What is the TOPIC MOU?
TOPIC has drafted a Memorandum of Agreement (MOU) to clearly define what is within – and what is not within – TOPIC’s scope. This document also outlines what is expected of supporting retailers; primarily that they adopt a policy of complete transparency with regard to the origins of their products.
NB : Without complete transparency, TOPIC cannot ascertain many of the product claims which are impossible to detect through laboratory tests.
As part of the MOU, retailers donate a small monthly fee that facilitates the testing of products. These retailers are unable to influence TOPIC’s investigations, mandate or actions. TOPIC resolves to remain always transparent, ethically-bound and driven by the public’s nominations.
Organic Certifiers work with TOPIC
As well as engaging with producers and consumers, we are in dialogue with several organic certifiers in South Africa. These organisations have indicated that they are pleased to be collaborating with us to ensure that labels on organic products are accurate and trustworthy.

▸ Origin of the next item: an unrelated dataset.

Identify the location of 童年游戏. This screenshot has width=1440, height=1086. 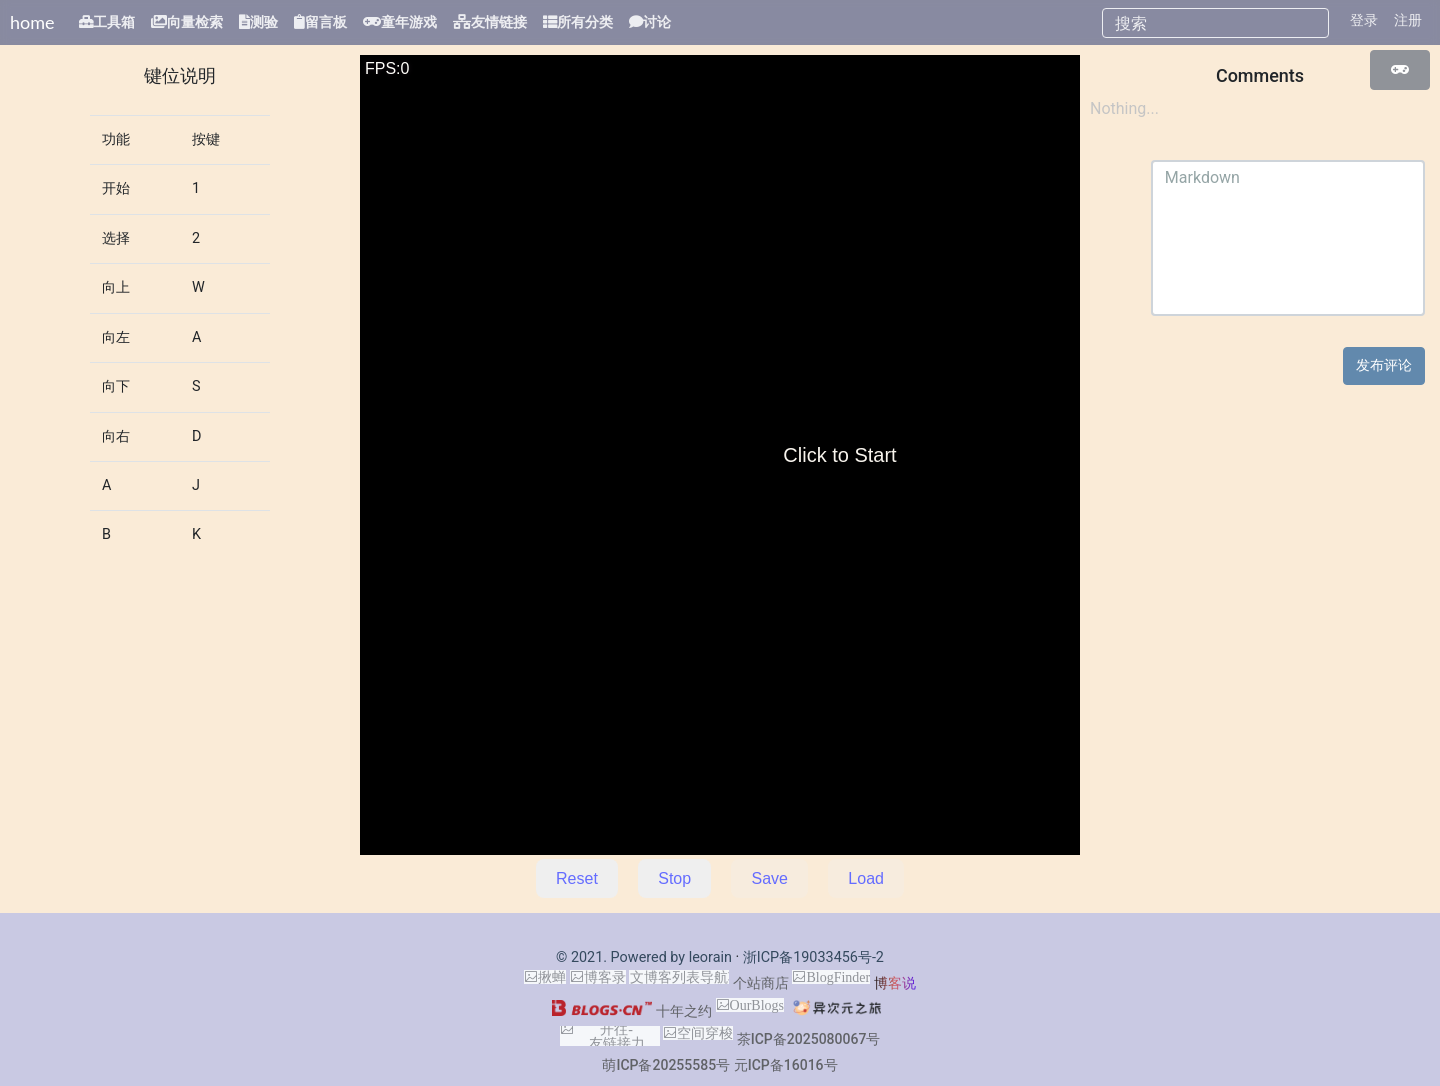
(409, 22).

TOPIC accepts tip offs via email, which are kept completely confidential. We invite anyone who is aware of any type of incorrect labelling to let us know via the firstname.lastname@example.org email address.
During November a forged organic certificate was brought to our attention. This counterfeit document is available via the TOPIC website. The document claims that ANR Agencies in Pietermaritzburg is certified organic for cashew and pistachio nuts by CERES (Certification of Environmental Standards GmbH).

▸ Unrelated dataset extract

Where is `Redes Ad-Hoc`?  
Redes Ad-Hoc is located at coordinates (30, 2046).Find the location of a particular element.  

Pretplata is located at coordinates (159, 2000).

We have confirmed with CERES that this certificate is indeed a forgery.
A case of fraud is currently being investigated by SAPS.
Introducing TOPIC’s Panel of Experts
TOPIC has attracted a panel of individuals who are well-known within the organic sector. This panel includes Mpumelelo Ncwadi (Nelson Mandela Scholar, Sainsbury Fellow at Cambridge University and founder of The Indwe Trust), Rob Small (Founder of the Farm and Garden National Trust and Co-founder of Abalimi Bezekhaya & Harvest of Hope) & Peter Becker (Consumer Advocate & TOPIC Spokesperson).
In the words of Rob Small : “The way to change the world is to buy ethical. The way to make sure something is ethical is use and support TOPIC.”
A Few Final Words
For us at TOPIC it has been a busy and engaging first two months. We are excited about the future as we continue to grow in support and strength.
We will continue to take the lead from consumers who nominate a product label on social media or anonymously through email@example.com before engaging with producers, conducting investigations, “field” testing and laboratory testing. Funding received from both consumers and retailers enables this to happen and we are grateful for all your support and encouragement.
Together we can make transparency and consumer empowerment the norm in the organic and natural industry.